**Task directions**. This exercise calls for all the entries that follow to be set down exactly, without their images.

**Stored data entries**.
————————
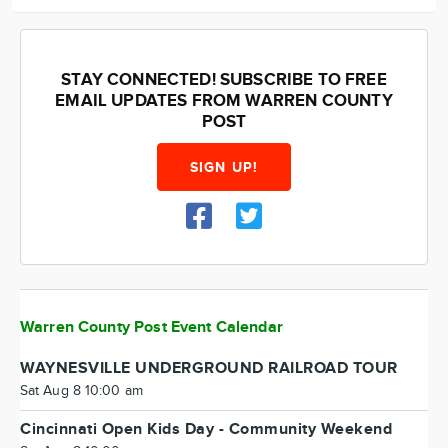
STAY CONNECTED! SUBSCRIBE TO FREE
EMAIL UPDATES FROM WARREN COUNTY
POST
SIGN UP!
Warren County Post Event Calendar
WAYNESVILLE UNDERGROUND RAILROAD TOUR
Sat Aug 8 10:00 am
Cincinnati Open Kids Day - Community Weekend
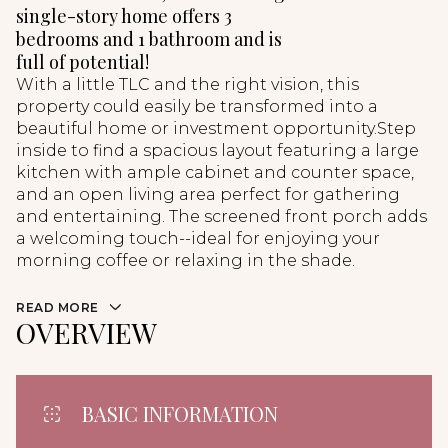
single-story home offers 3
bedrooms and 1 bathroom and is
full of potential!
With a little TLC and the right vision, this
property could easily be transformed into a
beautiful home or investment opportunity.Step
inside to find a spacious layout featuring a large
kitchen with ample cabinet and counter space,
and an open living area perfect for gathering
and entertaining. The screened front porch adds
a welcoming touch--ideal for enjoying your
morning coffee or relaxing in the shade.
READ MORE
OVERVIEW
BASIC INFORMATION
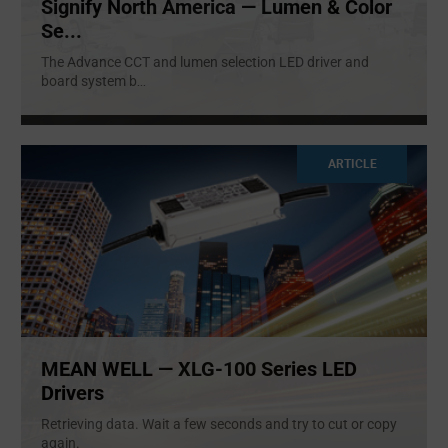
Signify North America — Lumen & Color
Se...
The Advance CCT and lumen selection LED driver and
board system b
...
ARTICLE
MEAN WELL — XLG-100 Series LED
Drivers
Retrieving data. Wait a few seconds and try to cut or copy
again.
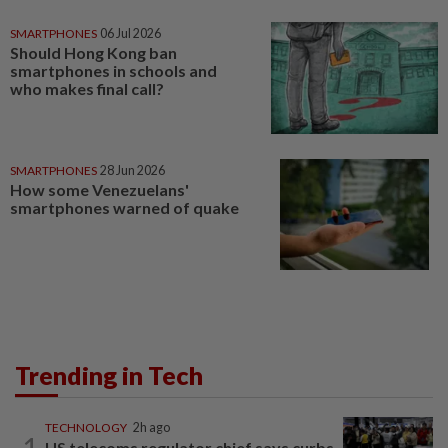
SMARTPHONES
06 Jul 2026
Should Hong Kong ban
smartphones in schools and
who makes final call?
SMARTPHONES
28 Jun 2026
How some Venezuelans'
smartphones warned of quake
Trending in Tech
TECHNOLOGY
2h ago
1
US telecoms regulator chief says curbs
————————
**Answer to this exercise**.
STAY CONNECTED! SUBSCRIBE TO FREE
EMAIL UPDATES FROM WARREN COUNTY
POST
SIGN UP!
Warren County Post Event Calendar
WAYNESVILLE UNDERGROUND RAILROAD TOUR
Sat Aug 8 10:00 am
Cincinnati Open Kids Day - Community Weekend
single-story home offers 3
bedrooms and 1 bathroom and is
full of potential!
With a little TLC and the right vision, this
property could easily be transformed into a
beautiful home or investment opportunity.Step
inside to find a spacious layout featuring a large
kitchen with ample cabinet and counter space,
and an open living area perfect for gathering
and entertaining. The screened front porch adds
a welcoming touch--ideal for enjoying your
morning coffee or relaxing in the shade.
READ MORE
OVERVIEW
BASIC INFORMATION
Signify North America — Lumen & Color
Se...
The Advance CCT and lumen selection LED driver and
board system b
...
ARTICLE
MEAN WELL — XLG-100 Series LED
Drivers
Retrieving data. Wait a few seconds and try to cut or copy
again.
SMARTPHONES
06 Jul 2026
Should Hong Kong ban
smartphones in schools and
who makes final call?
SMARTPHONES
28 Jun 2026
How some Venezuelans'
smartphones warned of quake
Trending in Tech
TECHNOLOGY
2h ago
1
US telecoms regulator chief says curbs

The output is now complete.